### The problem
Nothing but the lines from the start of the records below through the line that has "infantiles y establecimientos" should appear, each exactly as given.

### Exercise data
#####

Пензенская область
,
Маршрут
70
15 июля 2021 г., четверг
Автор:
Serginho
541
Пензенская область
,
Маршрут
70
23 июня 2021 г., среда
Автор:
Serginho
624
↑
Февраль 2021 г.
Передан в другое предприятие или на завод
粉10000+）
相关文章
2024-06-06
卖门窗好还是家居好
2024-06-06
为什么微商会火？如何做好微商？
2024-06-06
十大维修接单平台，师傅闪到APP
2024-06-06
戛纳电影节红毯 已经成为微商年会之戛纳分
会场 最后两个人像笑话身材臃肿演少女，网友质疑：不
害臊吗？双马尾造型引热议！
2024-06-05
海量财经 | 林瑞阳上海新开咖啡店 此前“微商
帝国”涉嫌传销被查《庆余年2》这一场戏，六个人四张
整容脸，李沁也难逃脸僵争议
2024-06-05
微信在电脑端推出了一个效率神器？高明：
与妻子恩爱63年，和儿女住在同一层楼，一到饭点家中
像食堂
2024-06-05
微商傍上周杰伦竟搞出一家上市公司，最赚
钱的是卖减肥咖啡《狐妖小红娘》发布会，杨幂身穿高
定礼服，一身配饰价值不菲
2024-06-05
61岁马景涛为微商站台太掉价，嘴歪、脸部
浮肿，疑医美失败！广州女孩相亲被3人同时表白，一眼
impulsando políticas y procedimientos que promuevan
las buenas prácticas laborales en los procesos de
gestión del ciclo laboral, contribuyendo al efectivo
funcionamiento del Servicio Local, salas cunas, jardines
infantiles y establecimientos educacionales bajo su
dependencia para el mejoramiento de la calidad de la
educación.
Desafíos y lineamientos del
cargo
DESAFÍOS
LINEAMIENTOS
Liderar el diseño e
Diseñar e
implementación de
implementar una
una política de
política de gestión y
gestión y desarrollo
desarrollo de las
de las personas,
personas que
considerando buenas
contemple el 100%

#####

### Exercise output
Пензенская область
,
Маршрут
70
15 июля 2021 г., четверг
Автор:
Serginho
541
Пензенская область
,
Маршрут
70
23 июня 2021 г., среда
Автор:
Serginho
624
↑
Февраль 2021 г.
Передан в другое предприятие или на завод
粉10000+）
相关文章
2024-06-06
卖门窗好还是家居好
2024-06-06
为什么微商会火？如何做好微商？
2024-06-06
十大维修接单平台，师傅闪到APP
2024-06-06
戛纳电影节红毯 已经成为微商年会之戛纳分
会场 最后两个人像笑话身材臃肿演少女，网友质疑：不
害臊吗？双马尾造型引热议！
2024-06-05
海量财经 | 林瑞阳上海新开咖啡店 此前“微商
帝国”涉嫌传销被查《庆余年2》这一场戏，六个人四张
整容脸，李沁也难逃脸僵争议
2024-06-05
微信在电脑端推出了一个效率神器？高明：
与妻子恩爱63年，和儿女住在同一层楼，一到饭点家中
像食堂
2024-06-05
微商傍上周杰伦竟搞出一家上市公司，最赚
钱的是卖减肥咖啡《狐妖小红娘》发布会，杨幂身穿高
定礼服，一身配饰价值不菲
2024-06-05
61岁马景涛为微商站台太掉价，嘴歪、脸部
浮肿，疑医美失败！广州女孩相亲被3人同时表白，一眼
impulsando políticas y procedimientos que promuevan
las buenas prácticas laborales en los procesos de
gestión del ciclo laboral, contribuyendo al efectivo
funcionamiento del Servicio Local, salas cunas, jardines
infantiles y establecimientos educacionales bajo su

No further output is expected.